BIST 10.219
DOLAR 32,21
EURO 34,86
ALTIN 2.444,47

Başbakan mı? Cumhurbaşkanı mı?

Cumhurbaşkanımızın siyasi partilerle bir araya gelerek ülkemizde bir hoş görü havası kazandırmalıdır.

Başbakanımız dört yaşında annesini kaybeden bir insan olarak yetinim de öksüzün de yerini bilir, hakkını da korur, tevazu ve samimiyeti belki de ondandır.

İl ve İlçe teşkilatının görevlendirme yetkisinin AK Parti'nin MYK’ya verilmesinden asıl niyet eğer Başbakan’ın etkisizleştirmekse vay halinize, yok eğer yükünü hafifletmekse neden olmasın.

Cumhurbaşkanımızın AK Parti vizyonu üzerinde yeri doldurulamaz bir etkisi olduğunu biliyoruz, ancak Başbakanı etkisiz hale getirmeye rağmen parti üzerinde hükümranlığını sürdürmek istemesi eşyanın tabiatına aykırıdır. Davulu birilerinin boyuna asıp, tokmağı elinde tutmak bir yere kadar.

Başbakan ciddi bir akademisyen, merhamet sahibi bir baba, kibar bir eş iyi bir yönetici olduğuna inanıyorum. İster inanın ister inanmayın AK Parti'nin başarısında ciddi bir katkısı vardır. Baksanıza muhalif liderler onu eleştirmek için bir bahane bulamıyorlar.

Bu Başbakanı birileri hevesleri uğruna pasifize ederse bunun bedeli ağır olur. Ben şöyle yaparım, ben böyle yaparın demekle olmuyor. Davutoğlu bu sıkıntılı süreçte Başbakanlık yapmasına rağmen AK Parti hükümetine bir leke getirmedi, hatta her geçen gün grafiğini yükseltti. Bu adam harcamaya gelmez ona göre

İkide bir Binali Yıldırım’ı ön plana çıkarmak isteyen birileri olsa da bunun iyi bir fikir olacağına ihtimal vermiyorum.
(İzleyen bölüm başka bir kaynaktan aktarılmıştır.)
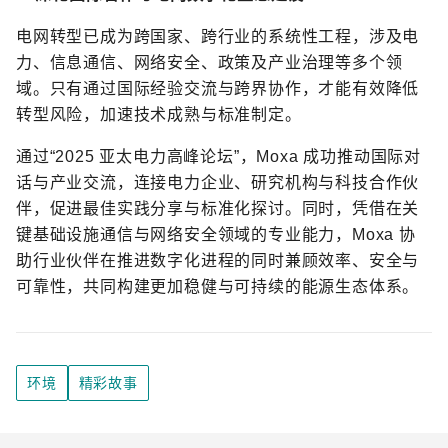
电网转型已成为跨国家、跨行业的系统性工程，涉及电
力、信息通信、网络安全、政策及产业治理等多个领
域。只有通过国际经验交流与跨界协作，才能有效降低
转型风险，加速技术成熟与标准制定。
通过“2025 亚太电力高峰论坛”，Moxa 成功推动国际对
话与产业交流，连接电力企业、研究机构与科技合作伙
伴，促进最佳实践分享与标准化探讨。同时，凭借在关
键基础设施通信与网络安全领域的专业能力，Moxa 协
助行业伙伴在推进数字化进程的同时兼顾效率、安全与
可靠性，共同构建更加稳健与可持续的能源生态体系。
环境
精彩故事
Kendisi iyi bir insan olabilir, ama Türkiye’nin derdine derman olacak kabiliyet onda olduğunu sanmıyorum.

Cumhurbaşkanımızın siyasi partilerle bir araya gelerek ülkemizde bir hoş görü havası kazandırmalıdır.

MHP’nin, HDP’nin, CHP’nin, AK Parti'nin 81 İl başkanlarını Külliyede misafir ederek birlik beraberliğe katkı verip, herkesin Cumhurbaşkanı olduğu görüntüsünü oluşturmalıdır.

%1 ve üstünde oy potansiyeli olan partilerin de üst yönetimini kabul edebilir.

Böyle çalışmalar yaparsa Anadolu’ya bir huzur rüzgarı eser, milletin bir kat daha dualarını almış olur.

Milletvekillerine gelince grup grup karşılıklı ziyarette bulunmaları farzı kifayeden öte vacibattan oldu. Anayasa komisyonunda verdikleri kirli görüntüyü istemiyoruz. Birbirine bağırıp çağırmayı, kavga ederek şiddete pirim vermeyi uygun bulmak mümkün değildir.

Hükümet ayrıca Kürt meselesi ile ilgili kısa ve orta vadede 3-5 yılı geçmeyecek şekilde şeffaf bir eylem planının ortaya koymalıdır.

Bu Başbakana da Cumhurbaşkanına da ihtiyacımız vardır, ama baskın gelme çalışmaları olmasın, aralarında yarışmasınlar, omuz omuza vererek biri diğerine destek olup, mesafe alsınlar.

Aralarında bir çekişme olursa aşağıdaki sıkıntıların gelmesine kapı aralanır,

*AK Parti bir dağılma süreci yaşanacak,

*AK Parti'nin içinde Davutoğlu’nun yerini alan birilerini bulmak çok zor,

*Anadolu bir umutsuzluğa sevk edilecek, mutluluk ve üretim azalacak,

*Paralel yapı silkelenerek kendine gelmeye çalışacak,

*Yeni parti arayışları başlayacak,

İster inan ister inanmayın Cumhurbaşkanı AK Parti'nin başına dönse
bile bu sıkıntıları def etmek mümkün değildir. Öyleyse zaman
yardımlaşma zamanı, ortak akılla hep bir adım ileri çıkma zamanıdır.

Türkiye’nin zaman kaybetmeye tahammülü yoktur.